Operator 1.28.1, FDB 7.1.43
We had an issue where a large number of excludes caused FDB to do critical recruitment of storage
roles on log machines, causing the log disks to quickly fill up and the cluster to stop working.
In order to get out of this we
- Turned off the operator
- Included all storage machines
- Excluded log machines
- Moved coordinators out of log machines
- Included log machines when the storage role was removed by exclusion
This brought the cluster back to life.
In order allow the operator to run again, we re-excluded all machines that were marked for removal by the operator, but in smaller batches, so it did not trigger critical recruiting.
When exclusion was finished we deleted the PVCs, pods and services of the storage machines that were going away.
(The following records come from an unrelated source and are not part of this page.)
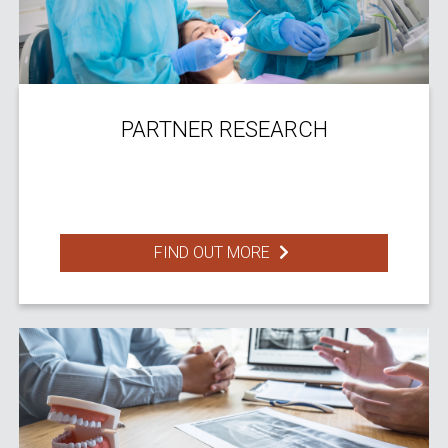
PARTNER RESEARCH
FIND OUT MORE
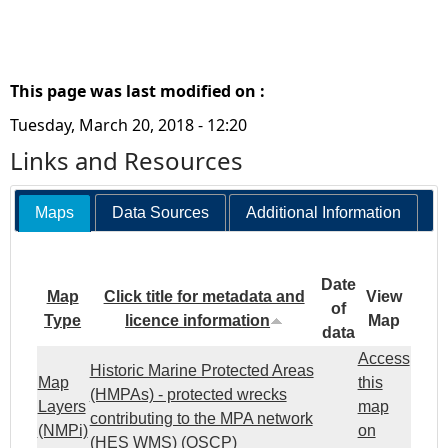
This page was last modified on :
Tuesday, March 20, 2018 - 12:20
Links and Resources
Maps
Data Sources
Additional Information
Date
Map
Click title for metadata and
View
of
Type
licence information
Map
data
Access
Historic Marine Protected Areas
Map
this
(HMPAs) - protected wrecks
Layers
map
contributing to the MPA network
(NMPi)
on
(HES WMS) (OSCP)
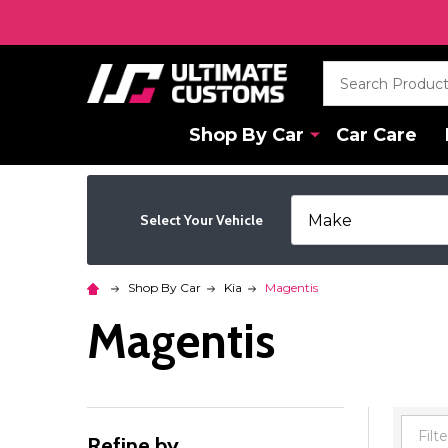
Search
Shop By Car
Car Care
Select Your Vehicle
Shop By Car
Kia
Magentis
Magentis
Refine by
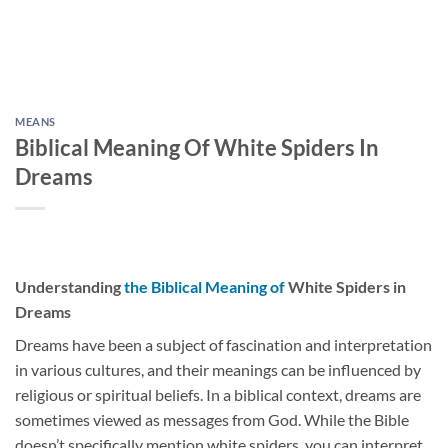
MEANS
Biblical Meaning Of White Spiders In
Dreams
Understanding
the Biblical Meaning of
White Spiders in
Dreams
Dreams have been a subject of fascination and interpretation
in various cultures, and their meanings can be influenced by
religious or spiritual beliefs. In a biblical context, dreams are
sometimes viewed as messages from God. While the Bible
doesn’t specifically mention white spiders, you can interpret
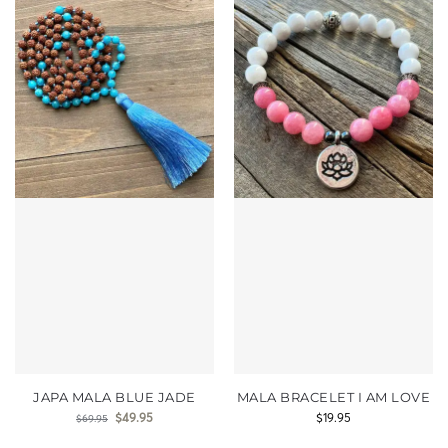
JAPA MALA BLUE JADE
MALA BRACELET I AM LOVE
$
49.95
$
19.95
$
69.95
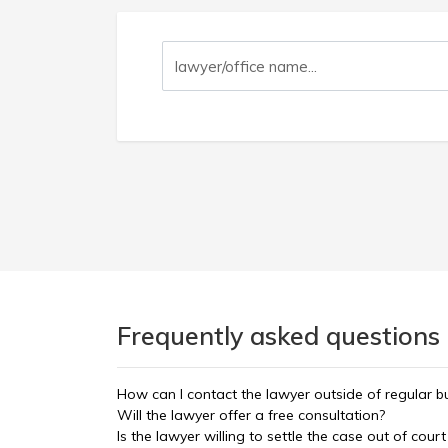
Frequently asked questions 
How can I contact the lawyer outside of regular b
Will the lawyer offer a free consultation?
Is the lawyer willing to settle the case out of court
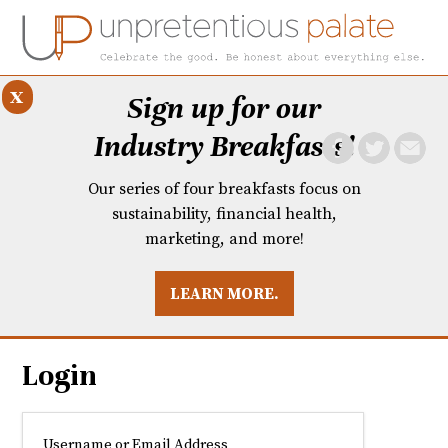
x
Sign up for our
Industry Breakfasts!
Our series of four breakfasts focus on
sustainability, financial health,
marketing, and more!
LEARN MORE.
DUSTRY BREAKFASTS
UNPRETENTIOUS PREVIEW: MAD DASH KITCHEN
Login
Username or Email Address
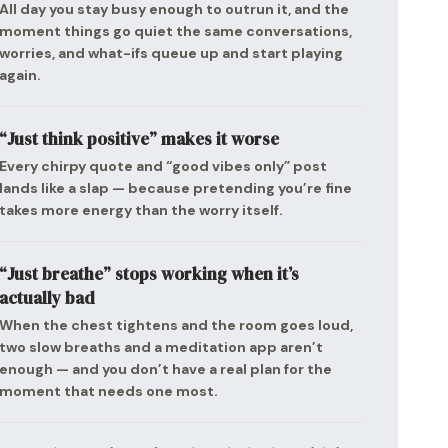
All day you stay busy enough to outrun it, and the
moment things go quiet the same conversations,
worries, and what-ifs queue up and start playing
again.
“Just think positive” makes it worse
Every chirpy quote and “good vibes only” post
lands like a slap — because pretending you’re fine
takes more energy than the worry itself.
“Just breathe” stops working when it’s
actually bad
When the chest tightens and the room goes loud,
two slow breaths and a meditation app aren’t
enough — and you don’t have a real plan for the
moment that needs one most.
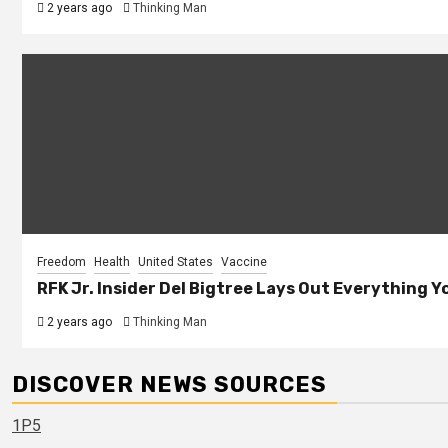
2 years ago
Thinking Man
Freedom
Health
United States
Vaccine
RFK Jr. Insider Del Bigtree Lays Out Everything
2 years ago
Thinking Man
DISCOVER NEWS SOURCES
1P5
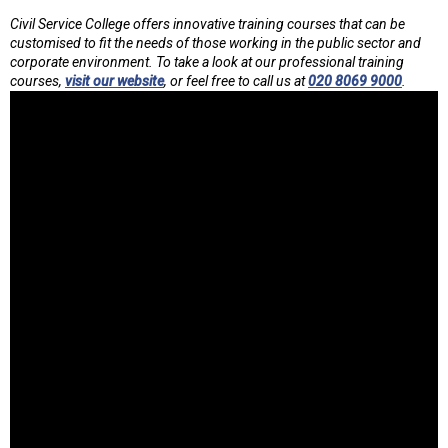
Civil Service College offers innovative training courses that can be
customised to fit the needs of those working in the public sector and
corporate environment. To take a look at our professional training
courses,
visit our website
, or feel free to call us at
020 8069 9000
.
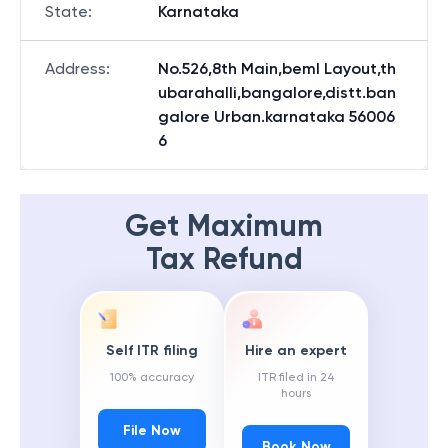
State
:
Karnataka
Address
:
No.526,8th Main,beml Layout,th
ubarahalli,bangalore,distt.ban
galore Urban.karnataka 56006
6
Get Maximum
Tax Refund
Self ITR filing
Hire an expert
100% accuracy
ITR filed in 24
hours
File Now
Book Now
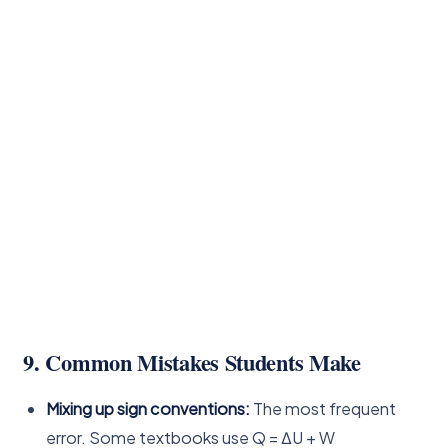
9. Common Mistakes Students Make
Mixing up sign conventions:
The most frequent
error. Some textbooks use Q = ΔU + W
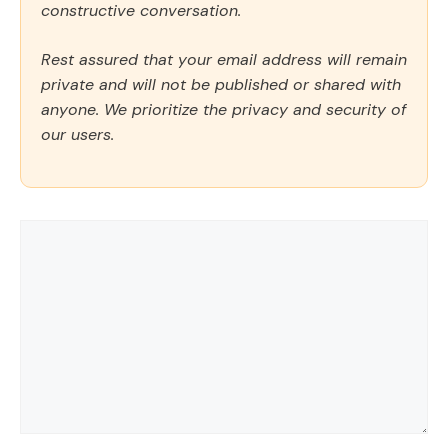
constructive conversation.
Rest assured that your email address will remain
private and will not be published or shared with
anyone. We prioritize the privacy and security of
our users.
Comment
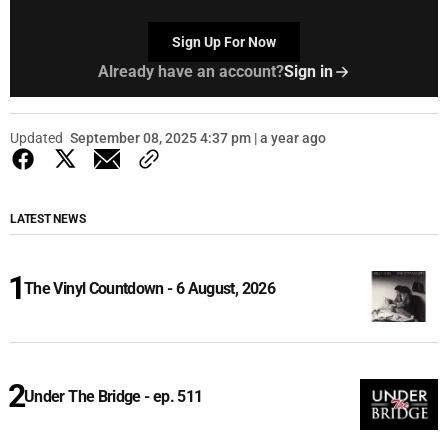
Sign Up For Now
Already have an account?
Sign in
Updated
September 08, 2025 4:37 pm | a year ago
LATEST NEWS
The Vinyl Countdown - 6 August, 2026
Under The Bridge - ep. 511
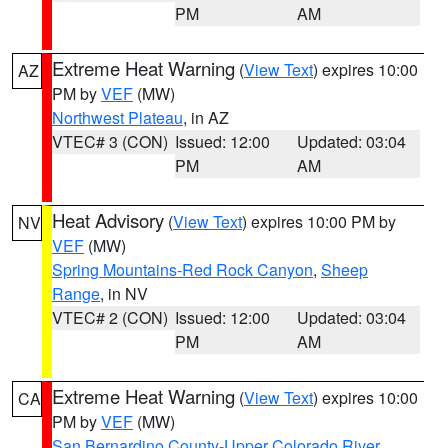
PM
AM
Extreme Heat Warning
(
View Text
) expires 10:00
AZ
PM by
VEF
(MW)
Northwest Plateau
, in AZ
VTEC# 3 (CON)
Issued: 12:00
Updated: 03:04
PM
AM
Heat Advisory
(
View Text
) expires 10:00 PM by
NV
VEF
(MW)
Spring Mountains-Red Rock Canyon
,
Sheep
Range
, in NV
VTEC# 2 (CON)
Issued: 12:00
Updated: 03:04
PM
AM
Extreme Heat Warning
(
View Text
) expires 10:00
CA
PM by
VEF
(MW)
San Bernardino County-Upper Colorado River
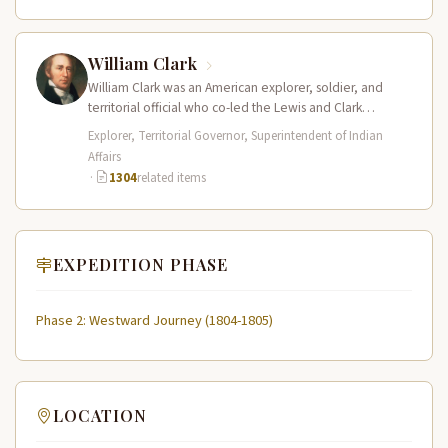
William Clark
William Clark was an American explorer, soldier, and
territorial official who co-led the Lewis and Clark
Expedition (1804–1806) across the…
Explorer, Territorial Governor, Superintendent of Indian
Affairs
·
1304
related items
EXPEDITION PHASE
Phase 2: Westward Journey (1804-1805)
LOCATION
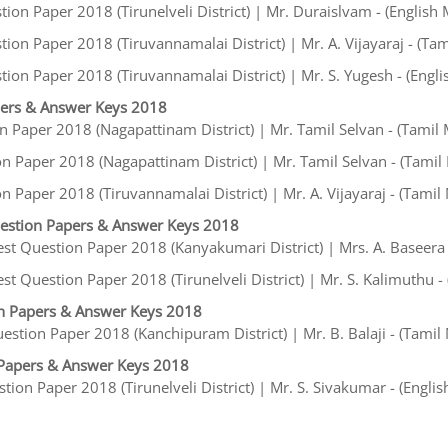
on Paper 2018 (Tirunelveli District) | Mr. Duraislvam - (English
on Paper 2018 (Tiruvannamalai District) | Mr. A. Vijayaraj - (Ta
ion Paper 2018 (Tiruvannamalai District) | Mr. S. Yugesh - (Engl
pers & Answer Keys 2018
 Paper 2018 (Nagapattinam District) | Mr. Tamil Selvan - (Tamil
n Paper 2018 (Nagapattinam District) | Mr. Tamil Selvan - (Tami
 Paper 2018 (Tiruvannamalai District) | Mr. A. Vijayaraj - (Tami
estion Papers & Answer Keys 2018
t Question Paper 2018 (Kanyakumari District) | Mrs. A. Baseera 
 Question Paper 2018 (Tirunelveli District) | Mr. S. Kalimuthu -
n Papers & Answer Keys 2018
stion Paper 2018 (Kanchipuram District) | Mr. B. Balaji - (Tami
Papers & Answer Keys 2018
on Paper 2018 (Tirunelveli District) | Mr. S. Sivakumar - (Engli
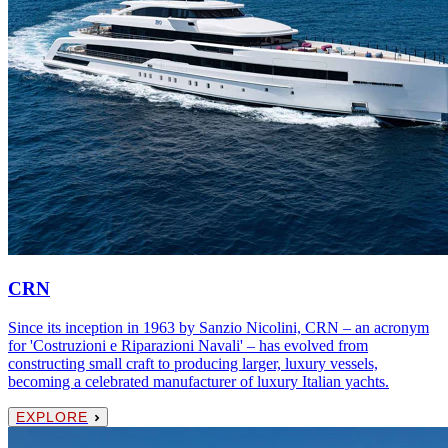
CRN
Since its inception in 1963 by Sanzio Nicolini, CRN – an acronym
for 'Costruzioni e Riparazioni Navali' – has evolved from
constructing small craft to producing larger, luxury vessels,
becoming a celebrated manufacturer of luxury Italian yachts.
EXPLORE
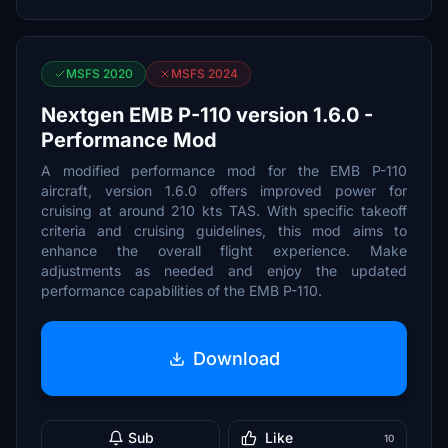
MSFS 2020
MSFS 2024
Nextgen EMB P-110 version 1.6.0 -
Performance Mod
A modified performance mod for the EMB P-110
aircraft, version 1.6.0 offers improved power for
cruising at around 210 kts TAS. With specific takeoff
criteria and cruising guidelines, this mod aims to
enhance the overall flight experience. Make
adjustments as needed and enjoy the updated
performance capabilities of the EMB P-110.
Download
Sub
Like
10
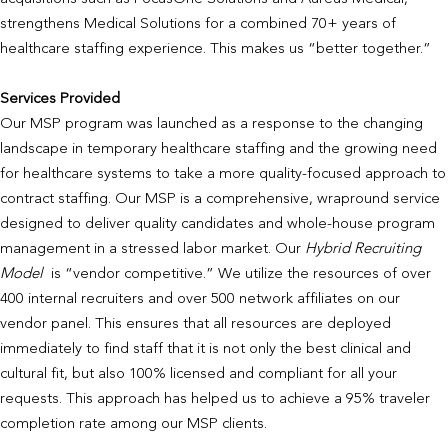
strengthens Medical Solutions for a combined 70+ years of
healthcare staffing experience. This makes us “better together.”
Services Provided
Our MSP program was launched as a response to the changing
landscape in temporary healthcare staffing and the growing need
for healthcare systems to take a more quality-focused approach to
contract staffing. Our MSP is a comprehensive, wrapround service
designed to deliver quality candidates and whole-house program
management in a stressed labor market. Our
Hybrid Recruiting
Model
is “vendor competitive.” We utilize the resources of over
400 internal recruiters and over 500 network affiliates on our
vendor panel. This ensures that all resources are deployed
immediately to find staff that it is not only the best clinical and
cultural fit, but also 100% licensed and compliant for all your
requests. This approach has helped us to achieve a 95% traveler
completion rate among our MSP clients.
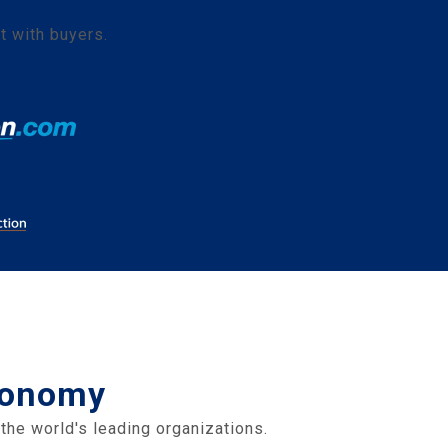
t with buyers.
Economy
the world's leading organizations.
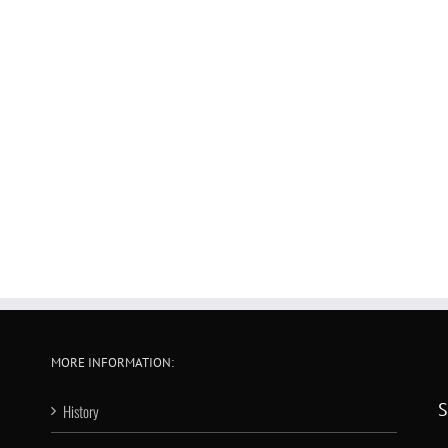
MORE INFORMATION:
S
History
This turned out to be a mistake.
When the operator came back, it recreated all pvcs, pods and services. This was arguably correct, since they were not marked as fully excluded in the CRD status (though a bit unnecessary when the PVCs are gone anyway).
All these process groups now had two IP addresses, the old and the new one. When running excludes, the operator seems to have used the old IP, and have gotten a response from FDB that this machine is not longer part of the cluster. At the same time the process with the new IP was still included in the cluster, and was receiving shards of data.
Then the operator started removing process groups, and we had dips in replication level, as the machines were removed even though had a storage process containing data.
This is probably a strange corner case, but I would assume it a would be a safe extension to the operator to verify exclusion for all addresses, in the case where a process group has multiple.